Not many Illinois High School Association football players get to say they played in a college football stadium. After all, that honor is typically reserved for late playoff rounds and the state finals.
However, athletes that are members of both Mattoon and Charleston High School can say otherwise.
On Friday, the two schools, separated by just 12 miles, will renew their annual Apollo Conference rivalry at O’Brien Field, Eastern’s football stadium.
The Green Wave and the Trojans play in front of thousands of students and community members, putting bragging rights and a trophy on the line every year to play in the Coles County Clash. The game is referred to by some as the county’s own bowl game.
“You know the players, you know the fans, you know the teams, and football is probably a great spectator sport at the high school level, so that’s what has made the rivalry so fun,” Mattoon native and current general manager of WEIU TV and radio Jeff Owens said. “So that’s what has really made the rivalry so fun.”
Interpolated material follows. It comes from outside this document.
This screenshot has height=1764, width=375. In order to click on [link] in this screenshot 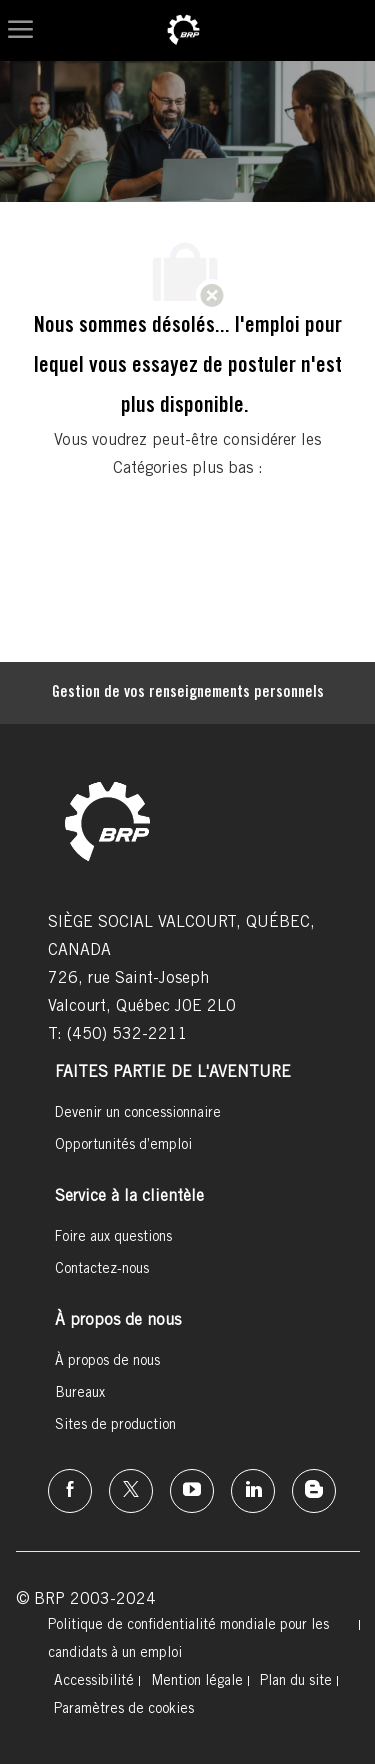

The rivalry exists in every sport, even though only the annual football game between the two schools is dubbed the Coles County Clash. Across all the sports, Owens said, the two schools are evenly matched.
“If somebody beats a team 100 times out of 100, it’s not a rivalry,” Owens said. “But when it’s an even rivalry in all the different sports from our kids from the middle school up through high school, it makes it fun.”
In football, Mattoon leads the all time series 19-7. The two schools first started playing each other in 1933 and played every year through 1939.
Charleston lost the first five meetings by a combined score of 68-0 before posting an 18-12 win in 1938 and a 6-0 win in 1939.
The two played six times in the 1940s with all of them being won by Mattoon. Charleston only scored seven points in that span, a 13-7 loss, and was shut out in its other five meetings.
After 1949, the Green Wave and Trojans didn’t face each other until 1984. They played for the next four years until 1987, and then didn’t play until Mattoon joined the Apollo Conference in 2012.
The first Coles County Clash happened later that year, a 55-28 win for Charleston. Rob Calhoun, the WEIU-FM production supervisor and a radio commentator of Charleston football on Victory 103.9 since the year 2000, said that game sticks out to him when he thinks about the Clash.
The game had to be delayed because of thunderstorms in the area and didn’t kick off until around nine at night. The game was memorable not only because of it being the first Clash, but because of the dense fog that had rolled in.
It got so hard to see, Calhoun said, that he needed binoculars just to see the other side of the field.
“It was hard to see the opposite sideline from the O’Brien Field press box,” Calhoun said. “When they were scoring touchdowns, they were also shooting off the cannon, so that really made it difficult.”
Calhoun says residents of both Charleston and Mattoon take pride in their respective teams and communities.
“If you can beat Mattoon, or if you’re Mattoon and you can beat Charleston, you’re going to feel like you’re on top of the world,” Calhoun said.
Owens, who was the public address announcer for Mattoon football before the Clash started, has some fond personal memories of the Clash. His youngest son played in three of them for Mattoon, winning his sophomore year and losing his junior and senior year. Owens says it still aggravates his son to this day.
“The atmosphere is incredible on that Friday night,” Owens says. “Under the lights, music pumping, five, or six or, seven thousand, maybe even more people in the stands. Lots of giveaways and stuff going on. It’s fun.”
Charleston (3-1, 0-2) will play Mattoon (1-4, 1-1) in the 12th Coles County Clash this Friday. Kickoff for that game will be at 7 p.m. at O’Brien Field.